- [Work instruction]
Report how many lines below include the string "enten". Please keep the reply to that number.

====== Study material

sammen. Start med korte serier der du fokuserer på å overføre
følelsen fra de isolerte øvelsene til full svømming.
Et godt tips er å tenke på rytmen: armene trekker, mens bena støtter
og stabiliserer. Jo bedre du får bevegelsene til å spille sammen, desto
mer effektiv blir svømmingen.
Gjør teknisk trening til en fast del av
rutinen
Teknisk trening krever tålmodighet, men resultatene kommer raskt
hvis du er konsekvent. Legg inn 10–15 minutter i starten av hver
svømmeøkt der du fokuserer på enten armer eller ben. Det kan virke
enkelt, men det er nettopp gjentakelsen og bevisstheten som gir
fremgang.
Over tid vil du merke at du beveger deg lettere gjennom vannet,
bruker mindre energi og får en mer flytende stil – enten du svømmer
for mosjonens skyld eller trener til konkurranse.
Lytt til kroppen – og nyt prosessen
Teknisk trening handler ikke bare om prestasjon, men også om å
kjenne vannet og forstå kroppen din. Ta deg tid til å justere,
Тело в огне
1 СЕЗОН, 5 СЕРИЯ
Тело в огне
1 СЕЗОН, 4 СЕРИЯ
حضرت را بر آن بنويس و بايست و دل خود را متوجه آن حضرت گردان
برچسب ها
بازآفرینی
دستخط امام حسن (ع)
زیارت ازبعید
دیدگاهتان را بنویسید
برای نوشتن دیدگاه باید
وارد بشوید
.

============
====== Study material

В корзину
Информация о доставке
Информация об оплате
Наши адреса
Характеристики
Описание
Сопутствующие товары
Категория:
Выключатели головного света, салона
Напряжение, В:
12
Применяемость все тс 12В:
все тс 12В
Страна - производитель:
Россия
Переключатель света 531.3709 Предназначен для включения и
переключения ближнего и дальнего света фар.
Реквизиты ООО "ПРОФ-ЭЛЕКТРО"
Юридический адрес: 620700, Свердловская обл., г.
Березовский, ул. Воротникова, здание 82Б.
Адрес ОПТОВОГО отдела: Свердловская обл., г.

============

- [Completed task]
2